Automatic Provisioning of a Hadoop Cluster on Bare Metal with The Foreman and Puppet

29.4.2014 | 7 minutes of reading time

With standard tools, setting up a Hadoop cluster on your own machines still involves a lot of manual labor. This is annoying the first time you have to do it, but its even worse in cases where a cluster (such as a test system) needs to be set up repeatedly or machines enter and exit the cluster often.

The good news is that the tools Foreman , Puppet and Ambari allow to automate this process to a very large extend. Here we give a quick explanation of how this is done, how you can setup the infrastructure to automatically provision a Hadoop cluster on bare metal.

This is the second article in a series on the automation of Hadoop cluster provisioning and configuration management. In the first we described how to deploy your own virtual Hadoop cluster. You might want to start with the first article, in particular if you are not familiar with Ambari.

Prerequisites

A Puppet enabled Foreman server that is ready to use in your desired infrastructure. Including a running dns, tftp and dhcp server. (We are currently using Foreman Version 1.4.2.) Foreman helps managing servers through their lifecycle, from provisioning and configuration to orchestration and monitoring. With Puppet you can easily automate repetitive tasks and quickly deploy applications. You can find further information about such a Foreman server here and how to install such a server here .
A set of machines, discovered by the Foreman server. These machines need no operating system or anything. Any number of machines is possible and you can add additional machines at any time. Caution: The state of these machines will be lost, including the content of their harddrives.

Configuring Foreman

Now you can start to configure the provisioning, to tell Foreman what kind of operating system and services you want on the machines. All except the first and second step take place in the user interface of Foreman.

Needed Files: First you need to download the files that describe the installation of Ambari server and agent (the Hadoop management and monitoring tool). To do this, log into your Foreman server and do the following.

1sudo mkdir /etc/puppet/environments/ambari_dev
2cd /etc/puppet/environments/ambari_dev
3sudo curl "http://vzach.de/data/ambari-provisioning.zip" -o "ambari-provisioning.zip"
4sudo unzip ambari-provisioning.zip

Puppet Config: Add the following lines to the end of your Puppet configuration file (/etc/puppet/puppet.conf) for Foreman to find the downloaded files.

1[ambari_dev]
2    modulepath     = /etc/puppet/environments/ambari_dev/modules
3    config_version =

Operating System: Go to Hosts/Operating systems, click on “New Operating system” and choose the configuration as shown below.
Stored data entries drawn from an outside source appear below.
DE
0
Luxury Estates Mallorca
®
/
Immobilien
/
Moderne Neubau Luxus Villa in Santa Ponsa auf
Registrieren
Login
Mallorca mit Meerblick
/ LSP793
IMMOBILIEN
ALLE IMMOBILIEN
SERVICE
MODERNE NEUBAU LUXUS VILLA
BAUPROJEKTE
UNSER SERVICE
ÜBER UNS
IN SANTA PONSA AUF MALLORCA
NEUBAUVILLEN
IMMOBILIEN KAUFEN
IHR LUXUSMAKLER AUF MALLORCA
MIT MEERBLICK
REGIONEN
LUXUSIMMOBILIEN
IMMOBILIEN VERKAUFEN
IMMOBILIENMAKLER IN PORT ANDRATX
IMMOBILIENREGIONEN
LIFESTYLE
This enables the provisioning of CentOS.

OS – CentOS 6.5, Red Hat, x86_64

Partition Table – Kickstart default

Installation Media – CentOS mirror
Provisioning Templates: Go to Hosts/Provisioning templates and do the following for “Kickstart default” and “Kickstart default PXELinux”. These templates automate the CentOS installation, including the installation of Puppet.
1. Click on the entry, go to the tab “Association” and check the box at “CentOS 6.5”.
  
  Association – CentOS 6.5
2. Go to the configured operating system again and choose each template.
  
  Templates – Kickstart default & Kickstart default PXELinux
Puppet Environment: Go to Configure/Environments and click on “Import from …” (your Puppet master should show up there). Now check the entry “ambari_dev” and click on “Update”. This imports the Puppet files that you downloaded in step one.

Environment – ambari_dev
Host Group – Ambari Server: Go to Configure/Host groups, click on “New Host Group” and choose the configuration as shown below. (Some entries depend on your own infrastructure: Puppet CA, Puppet Master, Domain, Subnet, (new) Root Password)
This combines the settings for a special group of machines. Here we define that every machine in the Ambari server group actually runs an Ambari server and agent. Usually you will only need one server in this group.
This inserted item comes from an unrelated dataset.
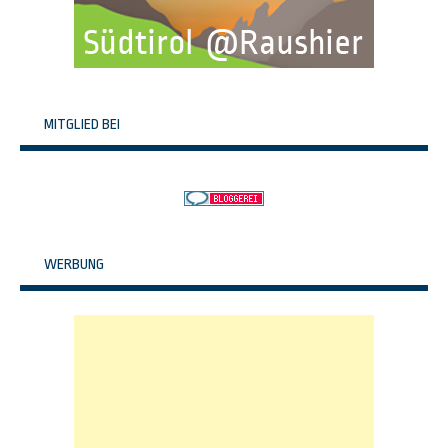
MITGLIED BEI
WERBUNG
Host Group – ambari_server, ambari_dev, …

Included Classes – interfering_services, ntp, ambari_server, ambari_agent

Network

OS – x86_64, CentOS 6.5, …
Host Group – Ambari Agent: Create the “ambari_agent” host group like in the previous step (os and network configuration stays the same). Every machine other than the one with the Ambari server will be in this group. The location of services from the Hadoop stack will be defined in Ambari itself. Therefore every machine other than the Ambari server will be provisioned in the same way.

Host Group – ambari_agent, ambari_dev, …

Included Classes – interfering_services, ntp, ambari_agent
Default Values: Go to Configure/Puppet classes, click the entry “ambari_server”, choose the tab “Smart Class Parameter” and click on the entry “ownhostname”. Now enter ambariserver. + the domain of your ambari_server host group (in our case “ambariserver.local.cloud”) and submit the update. Also do this for the class “ambari_agent” with parameter “serverhostname” and the same value (“ambariserver…”).
The only Ambari server you’ll need will be located at the given name by default. Therefore you don’t need to configure that everytime you add a new machine to the cluster. (It is possible to override this value though.)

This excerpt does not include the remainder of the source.